Dive Brief:
- Fabric, the robotic micro-fulfillment technology company formerly known as Commonsense Robotics, will open at least two new fulfillment centers in Manhattan in 2020, the company's Chief Commercial Officer Steve Hornyak told Supply Chain Dive at the National Retail Federation's Big Show in New York City on Sunday.
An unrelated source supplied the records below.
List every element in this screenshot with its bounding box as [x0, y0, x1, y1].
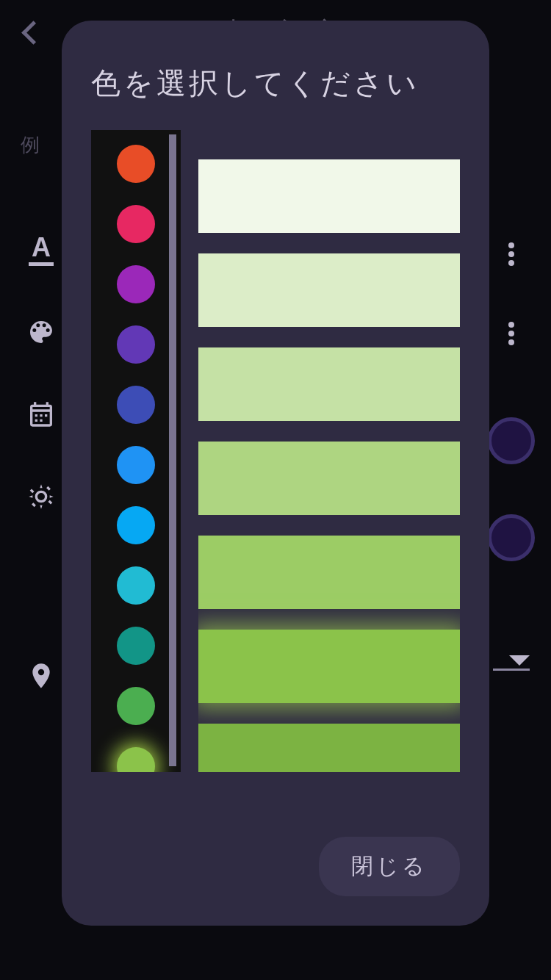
color-circle-swatch[interactable] — [488, 514, 535, 561]
text-style-icon[interactable]: A — [26, 235, 56, 264]
shade-column[interactable] — [198, 130, 460, 772]
hue-swatch-blue[interactable] — [117, 446, 155, 484]
shade-swatch-4[interactable] — [198, 536, 460, 609]
modal-title: 色を選択してください — [91, 63, 460, 104]
chevron-down-icon — [509, 655, 530, 666]
color-picker-modal: 色を選択してください 閉じる — [62, 21, 489, 926]
palette-icon[interactable] — [26, 317, 56, 347]
color-circle-swatch[interactable] — [488, 417, 535, 464]
hue-swatch-light-blue[interactable] — [117, 506, 155, 544]
hue-swatch-purple[interactable] — [117, 265, 155, 303]
hue-swatch-deep-purple[interactable] — [117, 325, 155, 364]
modal-footer: 閉じる — [91, 815, 460, 896]
brightness-icon[interactable] — [26, 482, 56, 511]
shade-swatch-6[interactable] — [198, 724, 460, 772]
calendar-icon[interactable] — [26, 400, 56, 429]
hue-swatch-teal[interactable] — [117, 627, 155, 665]
more-options-icon[interactable] — [508, 242, 514, 266]
settings-icon-column: A — [19, 235, 63, 691]
dropdown-indicator[interactable] — [493, 655, 530, 671]
color-picker-body — [91, 130, 460, 815]
shade-swatch-1[interactable] — [198, 253, 460, 327]
hue-column[interactable] — [91, 130, 181, 772]
shade-swatch-3[interactable] — [198, 442, 460, 515]
shade-swatch-0[interactable] — [198, 159, 460, 233]
shade-swatch-5[interactable] — [198, 630, 460, 703]
hue-swatch-pink[interactable] — [117, 205, 155, 243]
hue-swatch-green[interactable] — [117, 687, 155, 725]
hue-swatch-orange-red[interactable] — [117, 145, 155, 183]
back-icon[interactable] — [22, 18, 40, 48]
settings-right-column — [488, 242, 535, 671]
location-pin-icon[interactable] — [26, 661, 56, 691]
hue-swatch-indigo[interactable] — [117, 386, 155, 424]
shade-swatch-2[interactable] — [198, 347, 460, 421]
close-button[interactable]: 閉じる — [319, 837, 460, 896]
more-options-icon[interactable] — [508, 322, 514, 345]
hue-swatch-cyan[interactable] — [117, 566, 155, 605]
hue-swatch-light-green[interactable] — [117, 747, 155, 772]
example-label: 例 — [21, 132, 40, 158]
Both facilities will serve multiple, yet-undisclosed, non-grocery clients.
- The first micro-fulfillment center will be located in Brooklyn, New York and open in the first quarter of 2020. The second will be in Long Island City in Queens, New York and will launch in Q2 2020. The company has 14 total U.S. sites in development.
- Tight same-day delivery windows from the facilities — likely just a few hours — will be enabled by gig-economy delivery partnerships the firm is also not yet ready to disclose.
Dive Insight:
The move to enter the New York City market for non-grocery clients means Fabric’s service will allow retailers and brands to compete directly with Amazon Prime Now and Target's same-day service when it comes to speed, Hornyak said. Warehousing inventory within the five boroughs will facilitate 2-hour and even 1-hour delivery, he explained.
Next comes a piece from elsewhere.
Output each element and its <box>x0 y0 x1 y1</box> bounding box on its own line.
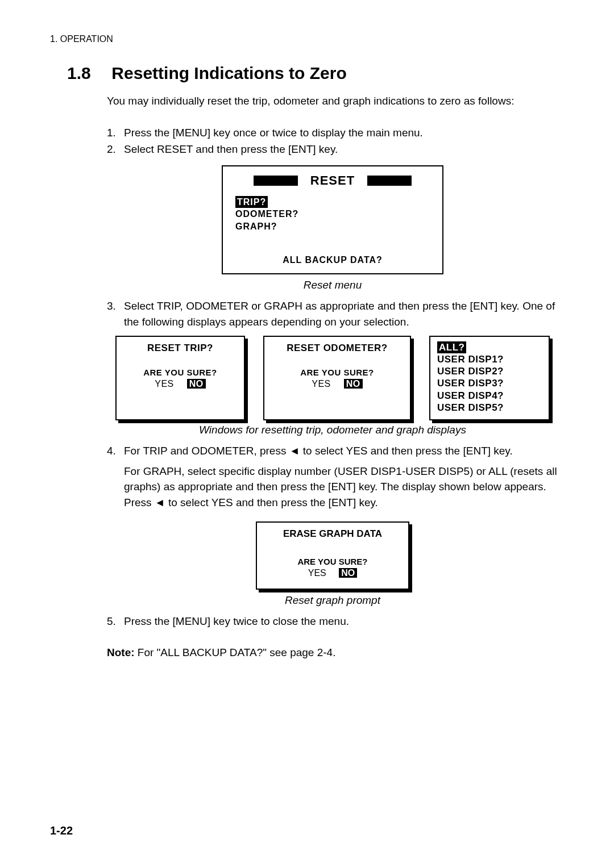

Fabric came to the U.S. from Israel fairly recently, moving its headquarters from Tel Aviv to New York in September shortly before announcing an additional $100 million in funding.
Beyond space efficiency, the labor efficiency and flexibility of robotic-enabled fulfillment makes urban locations cost-effective, Hornyak said.
"It's not that humans can't do this," he said. "Humans can do it. But you've got all these [demand] spikes in e-commerce. Robots are very good at spikes, humans are not."
The company specializes in working with small urban spaces. From a 6,000-square-foot warehouse, Fabric can house 15,000 SKUs and fulfill 500 to 600 orders per day, according to Hornyak. Its 18,000 square feet basement micro-fulfillment center underneath a Tel Aviv grocery store went live in December in a space with 11-foot high ceilings.
Renderings of the Brooklyn space, for which construction is already underway, show shelves of totes filling almost the entire space. Human staff will fill the plastic totes that shuffle around the automated structure (a process called "decanting"), pick and pack orders.
Deliveries from the New York facilities will require multiple local last-mile logistics partners. Finished orders will leave the micro-fulfillment centers in vans which will then meet up with gig economy delivery workers within walking distance of the final delivery destinations.
Though initial clients are not yet public, Fabric has been able to hand-pick its first U.S. clients due to overwhelming demand, Hornyak said.